Glenview, IL, July 12, 2018 - Some patients with COPD demonstrate signs of accelerated aging. In a new study published in the journal CHEST® researchers report that measuring blood telomeres, a marker of aging of cells, can be used to predict future risk of the disease worsening or death. Further, they have determined that the drug azithromycin may help patients with short telomeres, an indicator of more rapid biological aging, stave off negative clinical outcomes.
"Previous studies have suggested that COPD may be a disease of accelerated aging for a variety of reasons including its close relation to senescence-related disorders, such as osteoporosis and dementia, and its exponential increase in prevalence beyond 50 years of age. One important biomarker of replicative senescence is telomere length. It is known that short telomeres are associated with common comorbidities of COPD, such as cardiovascular disease and cancer, but it was not known if there is a relationship between blood telomeres and patient-related outcomes in COPD," explained lead investigator Don D. Sin, MD, FCCP, of the Centre for Heart Lung Innovation, St. Paul's Hospital, and the Department of Medicine (Respiratory Division) of the University of British Columbia, Vancouver, BC, Canada.
Telomeres are specific repetitive DNA sequences found on the ends of chromosomes. Somewhat like aglets, the protective plastic tips found at the ends of shoelaces, they help to prevent harmful DNA events including abnormal genetic recombinations or deletions. Each time a cell replicates, the telomeres become progressively shorter until they cease to divide, a process known as cellular aging or senescence.
Researchers used data from the Macrolide Azithromycin for Prevention of Exacerbations of COPD (MACRO) study, which included participants from 17 sites across 12 academic health centers in the United States. This study included 576 patients with moderate-to-severe COPD, who had provided a blood sample for DNA analysis. Absolute telomere length was measured to determine the age of the cells in the blood samples. Previous research had found that telomere measurement in blood leukocytes (white blood cells) was associated with clinical findings in lung tissue. The researchers divided the group into individuals with shorter and longer telomere lengths, using the median value of absolute telomere length as the cutoff. Patients were followed for up to 3.5 years.
Researchers found that patients with short telomeres, indicating more rapidly aging blood cells, were 50 percent more likely to have exacerbations (new or increased respiratory symptoms) and nine times more likely to die than those with normal blood telomeres. Patients with short telomeres also experienced worse health status and poorer quality of life. Health status was measured using the St. George's Respiratory Questionnaire (SGRQ), which included assessment of daily activities, respiratory symptoms, and perceived psychological impact.
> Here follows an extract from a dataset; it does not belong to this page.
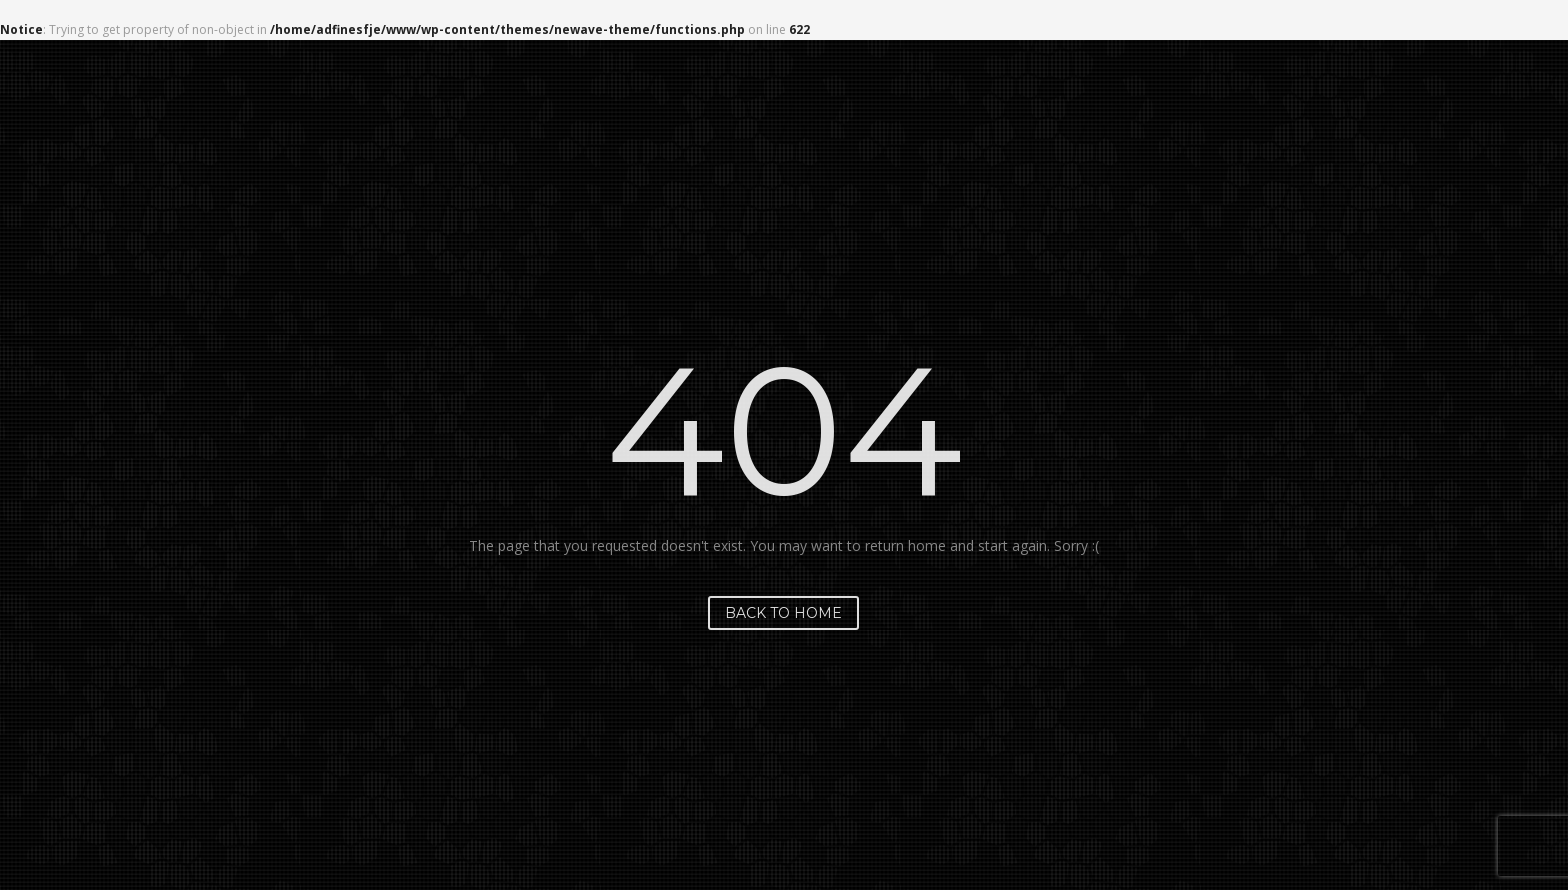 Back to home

"The good news is that these differences were not observed when patients with short telomeres were treated with daily azithromycin therapy," reported Dr. Sin. "This suggests that this blood biomarker may help select those patients with COPD who will benefit most from azithromycin treatment. Peripheral leukocyte telomeres are readily accessible and easy to measure; thus, they may represent a clinically translatable biomarker for patient risk-stratification and identifying individuals at increased risk of poor patient-centered outcomes in COPD."